Lord Bellwin moved Amendment No. 3: Page 2, line 6, leave out ("this section") and insert ("subsection (1) or (2) above")

The noble Lord said: In moving Amendment No. 3, I propose to speak to Amendments Nos. 5, 6 and 9. Amendment No. 3 to Clause 1 is a paving amendment for Amendments Nos. 5, 6 and 9 to Clause 2 of the Bill. These are drafting amendments intended to clarify the circumstances in which a mobile home occupier can go to court to require the making of an agreement under the Bill.

Clause 1 of the Bill requires a site owner to offer to all the residential occupiers on his site an agreement under the Bill and a notice which we will prescribe by regulations. If a site owner fails to offer an agreement as required by the Bill, Clause 2 will enable an occupier to apply to the court, or to an arbitrator, for an order requiring an agreement to be made. The present wording of Clause 2 does not, however, specifically provide for an occupier to apply to the court if a statutory agreement is offered but the prescribed notice is not given. It is possible that a court would hold that an agreement had not been validly offered if the prescribed notice had not been given. But the absence of a specific reference to the prescribed notice in Clause 2 might leave the matter open to doubt.

The purpose of these amendments is to remove the scope for doubt. They establish a clear sanction against site owners who fail to fulfil both requirements of Clause 1. An occupier can ask the court to require the making of an agreement, unless the site owner both offers a statutory agreement and supplies the prescribed notice. Thus, for example, an occupier who is offered an agreement without a prescribed notice and fails to accept the agreement (perhaps because he is not sure about the merits of doing so) will be able to go to court later if he subsequently decides he wants an agreement. There is no time limit on the occupier's right to go to court in these circumstances. These are, as I have said, drafting amendments to clarify the provisions of the Bill, and I hope that your Lordships will accept them.

Lord Bishopston

I thank the Minister for moving Amendment No. 3 and for speaking to Amendments Nos. 5, 6 and 9. As he said, some of them are drafting amendments. I anticipate that the amendments go some way towards meeting some of the points of clarification. But later we shall be having a debate on subsequent amendments standing in my name and in the name of the noble Lord, Lord Avebury, which are wider than the points made by the Minister on this occasion.

On Question, amendment agreed to.

Baroness Fisher of Rednal moved Amendment No. 4: Page 2, line 11, at beginning insert ("is in simple terms and is in such form and")

The noble Baroness said: We on this side of the Committee welcome the obligation that is written into the Bill to provide written notice. We accept that it should be in the prescribed form. What we ask for in our amendment is that the notice should be written in simple terms; simple enough for residents to be aware of the rights they have under the Act and the significance of the draft agreement.
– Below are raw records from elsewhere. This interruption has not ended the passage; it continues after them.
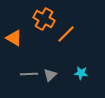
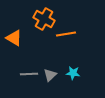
orange line: rotated 36 degrees clockwise
cyan star: moved 8 px left
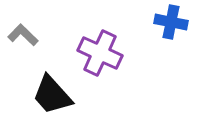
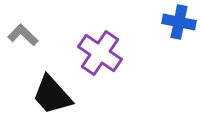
blue cross: moved 8 px right
purple cross: rotated 9 degrees clockwise
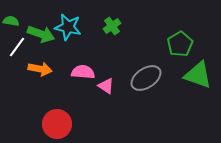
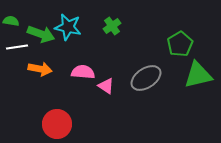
white line: rotated 45 degrees clockwise
green triangle: rotated 32 degrees counterclockwise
We suggest that it should draw attention to the time limit imposed by the Act and recommend that, if the resident is in doubt, he should take further advice. We are asking the noble Lord the Minister to consider our amendment because the people who are involved in mobile homes and the owners of sites are few in number and they really should not need continually to have recourse to the courts to get their problems solved. We feel quite strongly that if the notice is in a simple form then both sides—the mobile home owner and the site owner—will be able to understand the terms, and have them clearly understood between them, when the agreement is being drawn up.

We are asking that there should be no legal jargon. I do hope that I shall not upset any noble Lords in this House by using the term "legal jargon", but it is something for the legal profession and we are talking about an agreement between what one might call ordinary men in the street. We are sure that there must exist in the department someone who could interpret and personalise that kind of information. Perhaps the noble Lord, Lord Bellwin, may remember that the words "simple terms", are quite specifically written into the Housing Act 1980 in connection with secure tenancies. When that Act was being debated, I believe all sides of the House felt that it was important for people in those kind of tenancies to understand the Act. Section 41 of the Housing Act 1980 is quite specific and says that every body shall, publish information about its secure tenancies in such form as it considers best suited to explain in simple terms and so far as it considers appropriate"—

and then it goes on to refer to the various parts of the Act. So we are not asking for anything new. We are asking that the same provision as exists for secure tenancies in the 1980 Act should be available for tenancies in respect of people who, although they own their mobile homes, are only tenants of the land on which those homes stand. I want to repeat my point that the numbers involved are not large, and I feel that I am not underestimating the type of people who live in mobile homes or who own sites. They do not proclaim themselves to be clever people. They are just ordinary people who have chosen this way of living.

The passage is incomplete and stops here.